While previous DLSS releases rendered upscaled frames or created entirely new ones to smooth out gaps, Nvidia calls DLSS 5 — which it plans to launch in Autumn — “a real-time neural rendering model” that can “deliver a new level of photoreal computer graphics previously only achieved in Hollywood visual effects.” Nvidia CEO Jensen Huang said explicitly that the technology melds “generative AI” with “handcrafted rendering” for “a dramatic leap in visual realism while preserving the control artists need for creative expression.”

Unlike existing generative video models, which Nvidia notes are “difficult to precisely control and often lack predictability,” DLSS 5 uses a game’s internal color and motion vectors “to infuse the scene with photoreal lighting and materials that are anchored to source 3D content and consistent from frame to frame.” That underlying game data helps the system “understand complex scene semantics such as characters, hair, fabric and translucent skin, along with environmental lighting conditions like front-lit, back-lit or overcast,” the company says.
Nvidia’s announcement video and detailed Digital Foundry breakdown can be found at their respective links.

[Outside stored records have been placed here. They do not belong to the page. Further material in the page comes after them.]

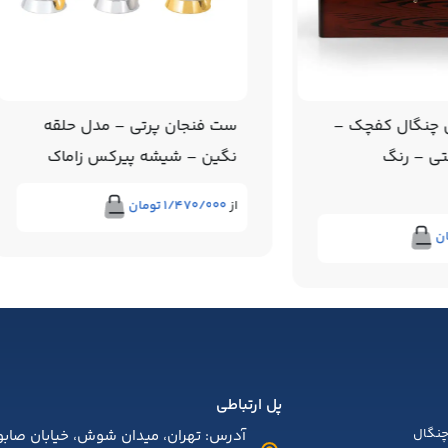
چنگال کفچک –
ست فنجان پرتی – مدل حلقه
ی – رنگ
نگین – شیشه پیرکس زاماک
از
۱/۴۷۰/۰۰۰
تومان
ن
پل ارتباطی
نگال
آدرس: تهران، میدان شوش، خیابان صابون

“Reactions have compared the effect to air-brushed pornography, 'yassified, looks-maxed freaks,’ or those uncanny, unavoidable Evony ads,” writes Orland. “Others have noted how DLSS 5 seems to mangle the intended art direction by dampening shadows in favor of a homogenized look.”

Thomas Was Alone developer Mike Bithell said the technology seems designed “for when you absolutely, positively, don’t want any art direction in your gaming experience.”

Gunfire Games Senior Concept Artist Jeff Talbot added that “in every shot the art direction was taken away for the senseless addition of ‘details.’ Each DLSS 5 shot looked worse and had less character than the original. This is just a garbage AI Filter.”

DLSS 5’s “AI dogshit is actually depressing,” said New Blood Interactive founder and CEO Dave Oshry, adding that future generations “won’t even know this looks ‘bad’ or ‘wrong’ because to them it’ll be normal.”

Re:Uhhh

By thegarbz • Score: 5, Insightful Thread

Maybe I’m missing something, but from Nvidia’s announcement video every single example looks significantly better in a number of ways.

The thing you’re missing is that they demonstrated multiple different games with multiple different artistic directions and yet … they all look the same when DLSS is on. That’s the big problem here. You’re no longer getting a game made by developers, you’re getting a game interpreted by NVIDIA’s training set.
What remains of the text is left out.